APVV-0437-11
The presented project links
closely with other nationwide and, more notably, European projects. The research
team will utilize their experience and knowledge gained at several EU projects’
research (i.e. FP7 HBB-NEXT 2011-14, DAAD Audio-Speech Interface for Mobile
Devices (ASIMD)) as well as the 7 running nationwide projects. In the mentioned
projects, the research team solves partial problems which will be utilized in
the presented project. On the other hand, the project’s outcomes will be used
in other research team’s EU projects (i.e. LdV IMProVET 2011-14 and EU projects
under preparation: FP7 NEWTON, CIP Europeana for Education E4E, InterReg
FIDICE, etc.) by direct use of the presented project’s results to pursue the
goals of the mentioned projects.
Various types of hybrid
networks are currently used within the converged networks. Hybrid communication
networks arose by connecting various network types which utilize metallic,
optical and radio transfer media for transmission. Each network is
characterised by its data transfer parameters (reflecting the quality of
transfer media). In contrast with fixed networks, wireless networks use
transfer channel with significantly worse properties (packet loss, packet
delay). This massively influences performance and efficiency of the data
transfer, and ultimately the quality of services provided. The rise in capabilities
and capacities of the networks brings new multimedia services [T-1] which, on
the other hand, put strain on communication networks to provide services on
specific level of quality. These expectations rely on effective operation of
protocols on all layers of the protocol stack and their ability to cope with
different transfer parameters of the used communication technologies. The two
basic transport protocols of the current Internet - TCP and UDP - belong to
these protocols.
The TCP protocol offers many
communication services in the field of connection-oriented transfer, reliable
data delivery as well as flow and overload management. New types of networks and network
technologies (heterogeneous networks, hybrid networks, asymmetric networks,
wireless and satellite networks, optical transport networks and their
interconnections) lower the performance of this rather old protocol. Thus, new
solutions to improve its robustness against the factors mentioned and maintain
the required transfer quality are to be investigated [T-2].

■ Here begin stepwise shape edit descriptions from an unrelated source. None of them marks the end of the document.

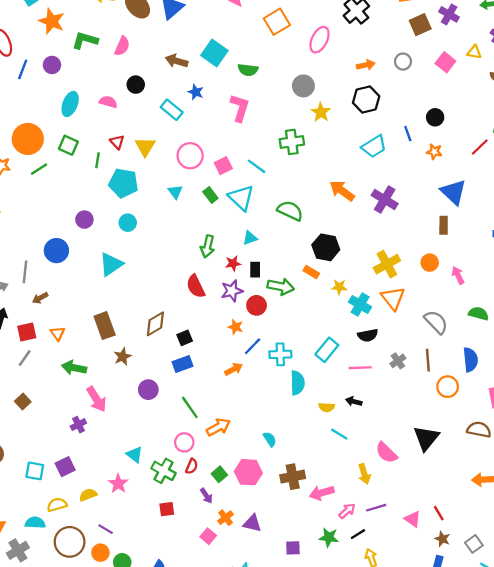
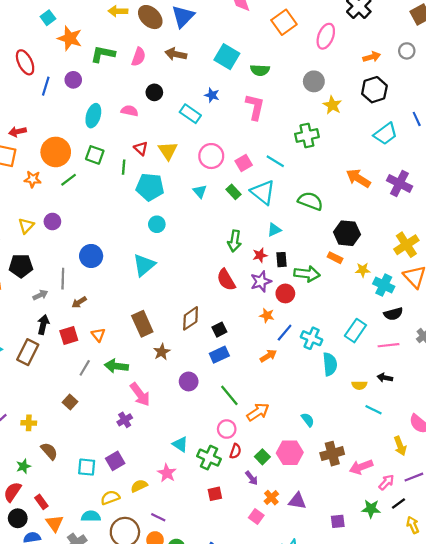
brown arrow: (177, 61) -> (176, 54), moved
purple circle: (84, 220) -> (52, 222), moved
cyan cross: (280, 354) -> (312, 338), turned 30
gray line: (25, 358) -> (85, 368), moved

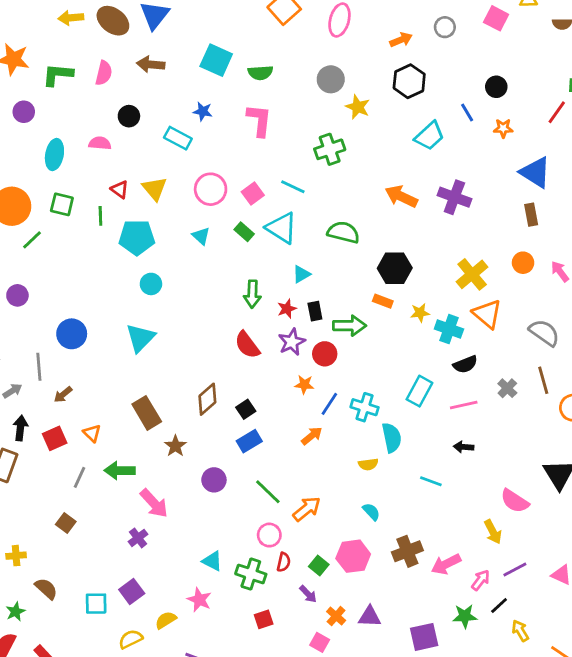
yellow semicircle: (359, 385) -> (368, 464), moved
cyan line: (374, 410) -> (431, 481), moved
purple square: (338, 521) -> (424, 637), size x1.5

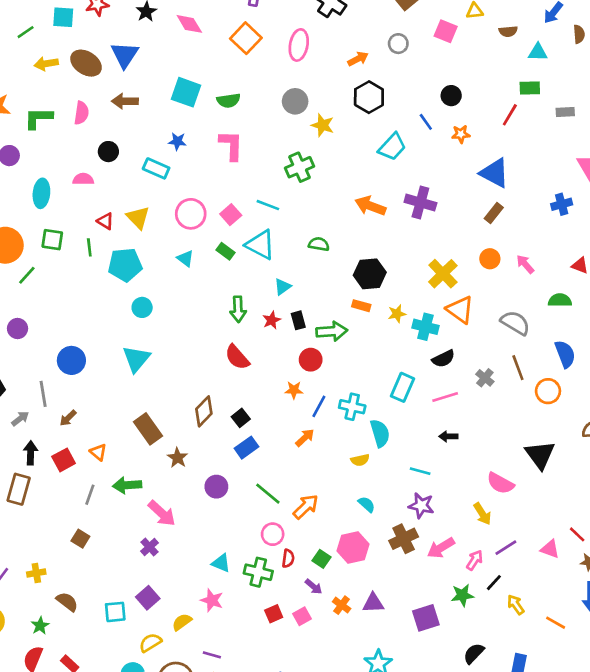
brown rectangle: (531, 215) -> (494, 213), turned 54
green semicircle: (343, 232) -> (319, 244), size x0.7
purple star: (292, 342) -> (421, 506), moved, turned -30
pink square: (320, 642) -> (302, 616), moved, turned 36

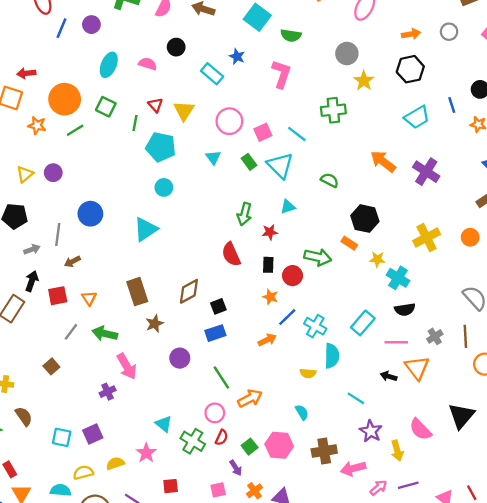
orange triangle: (460, 310) -> (417, 368), moved
black rectangle: (298, 320) -> (268, 265), moved
purple star: (421, 506) -> (371, 431), moved
red square: (274, 614) -> (171, 486), moved

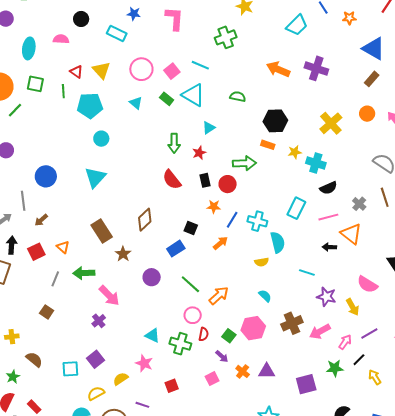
black square: (218, 306) -> (191, 228), moved, turned -32

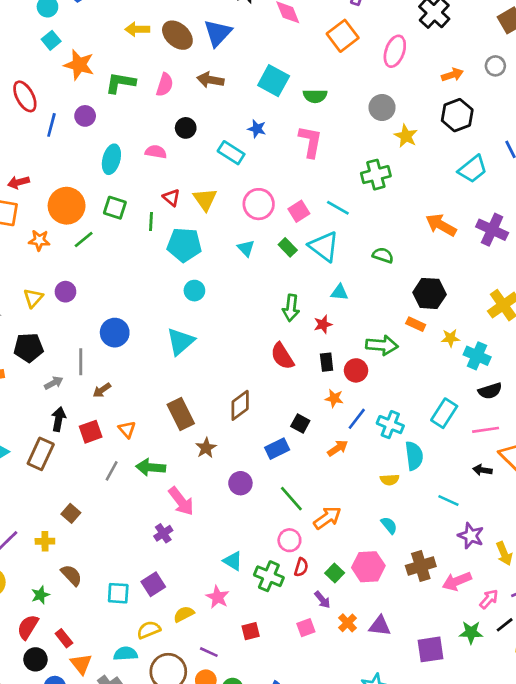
cyan triangle: (209, 128) -> (339, 292), turned 32
brown square: (47, 312) -> (71, 513), moved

The first aim of the project
concerning the field of effective transfer on the transport layer is
identification of main problems of the TCP protocol in various types of hybrid
networks and capability and drawback analysis of the latest of the TCP
protocol, i.e. TCP Veno, Westwood+, Adaptive Reno [T-3]. Concurrent to the
first aim, new simulation environment will be created capable of creating and
simulating various hybrid network scenarios and different modifications of the
TCP protocol (or, eventually, other transport protocols). When drawback of the
latest TCP protocol modifications are identified, an innovative modification
compensating limitations will be suggested. The modification will be
implemented to the simulation environment and tested over hybrid network and
provided services scenarios.
The basic method to solve the
outlined objectives is using the simulated application of the suggested
modification and its testing. Many scientists use this method all over the
world. An advantage is that the method is an affordable way to solve the
project's aims since physical realisation would require access to various
network types, end devices and complex firmware alteration.

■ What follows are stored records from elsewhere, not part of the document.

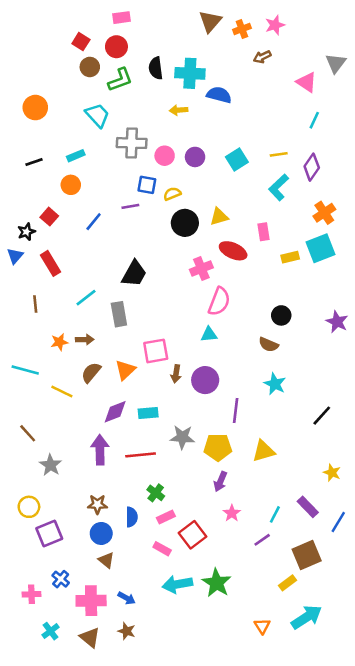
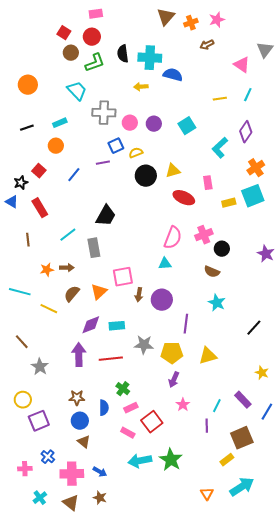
yellow line: (279, 154) -> (220, 99), moved
blue square: (147, 185) -> (116, 146), turned -35
blue triangle: (15, 256) -> (12, 202), turned -40
pink cross: (201, 269) -> (204, 235), moved
purple line: (262, 540) -> (207, 426), turned -56

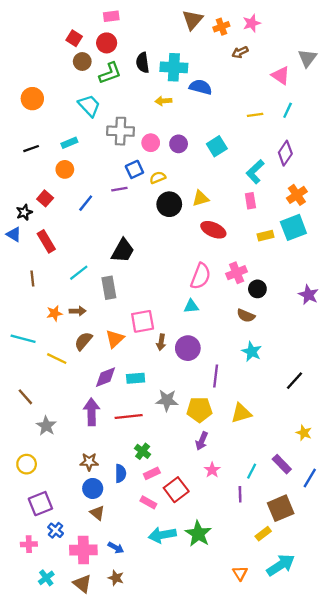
pink rectangle: (208, 183) -> (250, 201), moved
purple square: (39, 421) -> (40, 504), moved

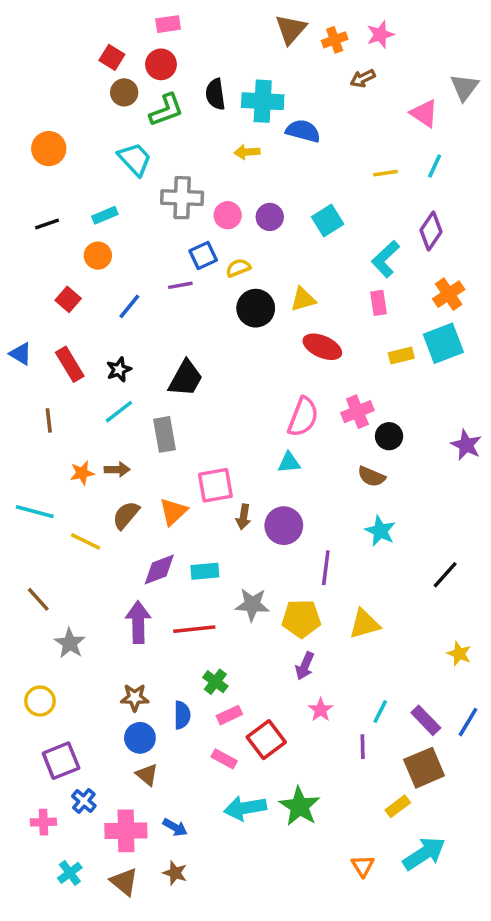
black star: (24, 212) -> (119, 370), moved
purple rectangle: (282, 464) -> (426, 720), moved

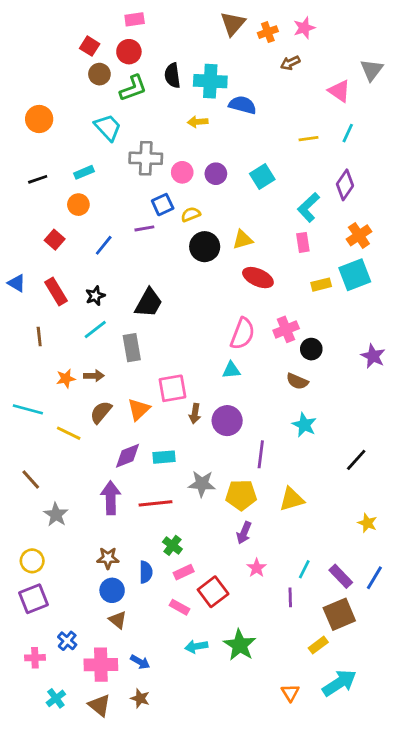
purple square: (61, 761) -> (34, 599), moved
cyan arrow: (245, 808) -> (196, 646), size x0.7

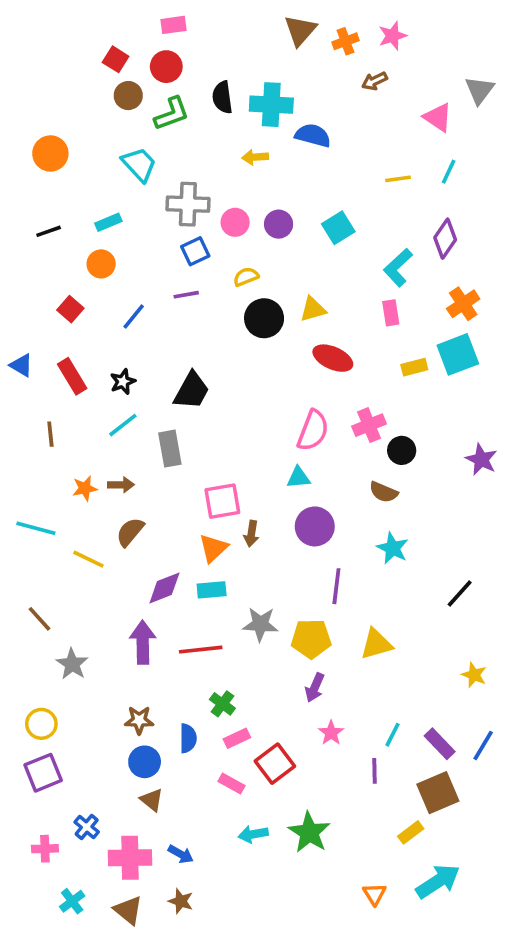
blue square: (163, 205) -> (195, 251), moved
orange triangle: (139, 409) -> (213, 548), moved
purple circle: (227, 421) -> (315, 526), moved

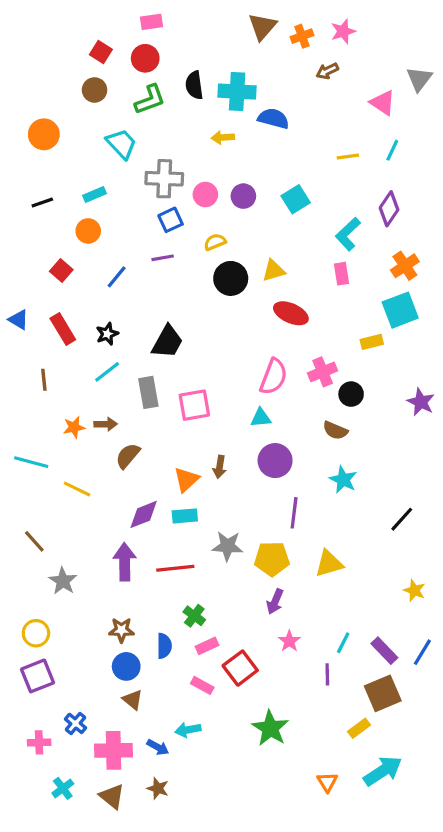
brown circle: (128, 96) -> (95, 90), moved
yellow rectangle: (414, 367) -> (372, 342), moved
pink square: (222, 501) -> (194, 405), moved
brown semicircle: (130, 532) -> (128, 456), moved
cyan arrow: (253, 834) -> (188, 730), moved

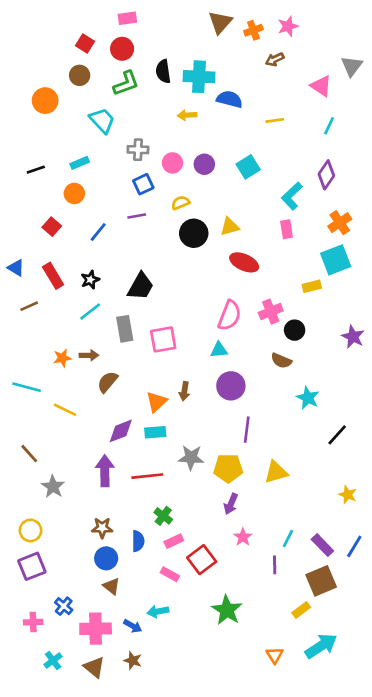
orange circle: (44, 134) -> (45, 101), moved
yellow line: (348, 156) -> (275, 120), moved
gray cross: (164, 179) -> (138, 150), size x0.7
brown line: (44, 380) -> (29, 306), moved, turned 72
cyan star: (343, 480) -> (308, 398), moved

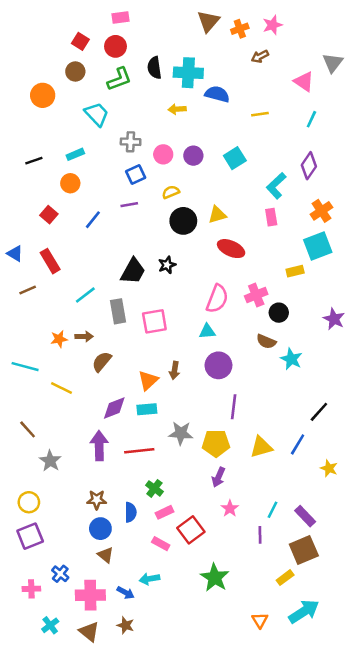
black star: (90, 280) -> (167, 265), moved
cyan star: (308, 398) -> (291, 359), moved
blue line: (354, 546) -> (298, 444), moved

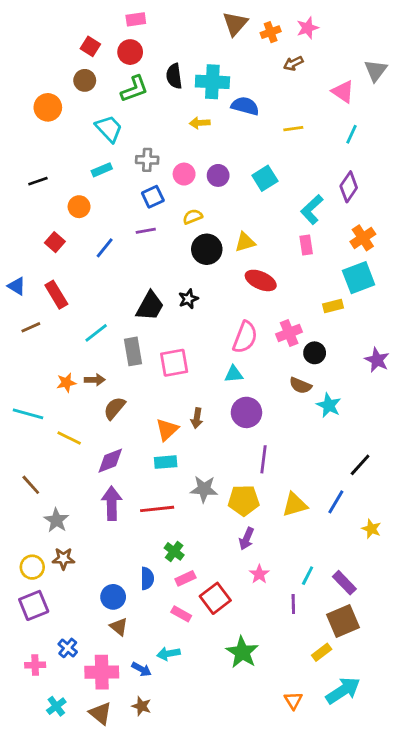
cyan rectangle: (75, 154) -> (102, 170), moved
purple diamond: (114, 408) -> (110, 461), moved
brown star: (97, 500) -> (63, 559), moved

Currently, a WEB interface is
a standard interface provided by different NGN network end devices. With
various types of HCI (i.e. audio and video) integrated into the interface
allows for considerable extension of interaction options between
services/applications and the user.
The converged networks of the
future is the most current topic concerning research of the Future Internet and
new concepts of network architecture. European Commission gives great
importance to solving the challenge of future networks. It is also expected to
be one of key topics for research support within the FP7 projects (see Call8
Topics). It is also part of Digital Agenda for Europe within the ICT research
in the horizon 2020. Several standardization institutions address the issue,
ITU-T and ETSI to mention a few.
The field of multimedia services
over converged future networks leads to fast, comfortable and secure sharing of
multimedia content over these networks. The user of these services expects,
apart from multimedia content sharing, exploitation of modern communication
services, i.e. voice, video and instant messaging, and reliable and secure and
trustworthy access to personal information (e-mail, e-bank, e-store, etc.). The
mentioned needs create a basis for requirements focused on:
- Security of the multimedia content provided
- User identification
- Trust of the service user
Identity management is an
essential part of every network platform. It is also a cardinal security
element of a network helping to build users' confidence toward the platform. It
may be observed currently that existing hybrid networks require existence of
several copies (or versions) of user service profiles, especially when the user
employs multiple HBB end devices or several services on different service
servers, respectively. One of the project's objectives is to suggest and
develop a framework which will allow service providers to create and deploy new
interactive applications.
We can divide the field of
multimodal interface into image and speech parts. The goal of the project is to
analyse the possibilities of a multimodal interface for natural communication
with the end devices. Attention will be paid to user identification, device
control, and the feedback from the device towards the user.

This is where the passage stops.